POUR : Alors quel rôle l’Europe peut ou doit jouer dans le monde?
Ce dont le monde a surtout besoin, c’est d’un rééquilibrage des mécanismes de la Gouvernance Mondiale établis au lendemain de la seconde guerre mondiale à Bretton Woods. Les institutions alors créées, le FMI (Fonds Monétaire International) et la Banque mondiale doivent être renégociés. Tant que cela ne sera pas fait et que subsistera l’hégémonie d’une seule monnaie mondiale, tout accord d’échange sera au seul profit du renforcement de cette monnaie et du pays qui en bénéficie les USA. Le monde ne pourra pas évoluer vers plus d’équité et prétendre défendre des valeurs démocratiques.
C’est d’ailleurs pour cela que le TTIP est mis en avant comme un renforcement de la zone des pays dit développés face à la montée en puissance de la Chine, et c’ est aussi pour cela que l’Europe se doit de refuser ce «marché de dupe».
Refuser le baiser de Judas et renforcer nos valeurs européennes
POUR : Quelle confiance gardez-vous dans les capacités des Européens à relancer un projet attrayant pour le reste du monde?

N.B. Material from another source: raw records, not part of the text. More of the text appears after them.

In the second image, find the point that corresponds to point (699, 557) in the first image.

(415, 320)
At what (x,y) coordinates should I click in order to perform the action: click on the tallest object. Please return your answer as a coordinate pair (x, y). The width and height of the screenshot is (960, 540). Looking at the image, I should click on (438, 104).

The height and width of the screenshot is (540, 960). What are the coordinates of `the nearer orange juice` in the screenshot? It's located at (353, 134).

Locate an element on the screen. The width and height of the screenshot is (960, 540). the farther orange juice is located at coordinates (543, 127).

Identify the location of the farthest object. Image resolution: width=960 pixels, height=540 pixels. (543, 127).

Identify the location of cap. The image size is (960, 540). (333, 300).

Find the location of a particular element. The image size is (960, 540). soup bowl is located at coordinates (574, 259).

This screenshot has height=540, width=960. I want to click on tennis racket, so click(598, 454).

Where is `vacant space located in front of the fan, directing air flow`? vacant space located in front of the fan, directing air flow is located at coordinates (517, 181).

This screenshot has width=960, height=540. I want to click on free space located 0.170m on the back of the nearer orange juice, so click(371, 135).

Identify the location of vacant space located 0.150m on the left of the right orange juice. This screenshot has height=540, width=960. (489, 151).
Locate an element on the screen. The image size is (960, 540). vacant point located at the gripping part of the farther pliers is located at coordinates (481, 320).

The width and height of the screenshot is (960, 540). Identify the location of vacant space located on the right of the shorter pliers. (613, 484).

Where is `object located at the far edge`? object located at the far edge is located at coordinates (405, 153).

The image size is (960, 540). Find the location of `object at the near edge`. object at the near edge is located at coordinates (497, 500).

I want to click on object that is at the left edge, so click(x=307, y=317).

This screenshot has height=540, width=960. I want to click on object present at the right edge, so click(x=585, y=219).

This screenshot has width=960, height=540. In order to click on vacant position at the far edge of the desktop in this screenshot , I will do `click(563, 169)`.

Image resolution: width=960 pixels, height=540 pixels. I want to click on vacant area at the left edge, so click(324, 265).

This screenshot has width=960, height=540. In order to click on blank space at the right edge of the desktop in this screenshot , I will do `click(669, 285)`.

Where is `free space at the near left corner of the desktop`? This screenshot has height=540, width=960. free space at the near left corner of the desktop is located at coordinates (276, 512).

La négociation sur le TTIP peut devenir une formidable chance de prise de conscience. Pour I’Europe et en particulier pour la zone Euro c’est une possibilité de renforcer les valeurs de solidarité européennes. Pour cela l’Europe doit marquer sa différence et affirmer son opposition à tout accord, tant qu’un rééquilibrage équitable de la gouvernance économique et financière mondiale n’aura pas été réalisé, et, tant que les principaux traités de respect des droits de l’homme n’auront pas été approuvés par les USA. Par exemple le traité contre la prolifération des mines antipersonnel (convention d’Ottawa), mais aussi le respect des droits sociaux tels que prônés par l’OIT (Office International du Travail). Il y a aussi le refus américain de participer à la dynamique de Kyoto dans le cadre de la lutte contre les changements climatiques ! etc…
Nul besoin d’être de gauche ou de droite pour souhaiter voir le monde développer de plus en plus de valeurs humaines démocratiques et mettre en place une dynamique de coopération plutôt que de compétition.
POUR : Sur quoi étayez-vous cette confiance?
Deux grands événements mondiaux démontrent une capacité de retournement d’une situation à partir du moment où une population porte et soutient une démarche de changement: la fin de l’apartheid et la chute du mur de Berlin. Il a fallu du temps et de l’énergie pour que cela soit possible, mais c’est arrivé ! Et aujourd’hui on bénéficie en plus des nouvelles technologies de l’information qui accélèrent une prise de conscience collective, celle de l’impérieuse nécessité de voir naître un ordre mondial plus équitable et respectueux des grands équilibres naturels qui rend la vie de l’homme sur terre possible.
Propos recueillis par Godelieve Ugeux
[1] Créé par le Conseil européen en 1997, l’Eurogroupe a essentiellement pour mission de faciliter la concertation des états membres participants à la zone euro.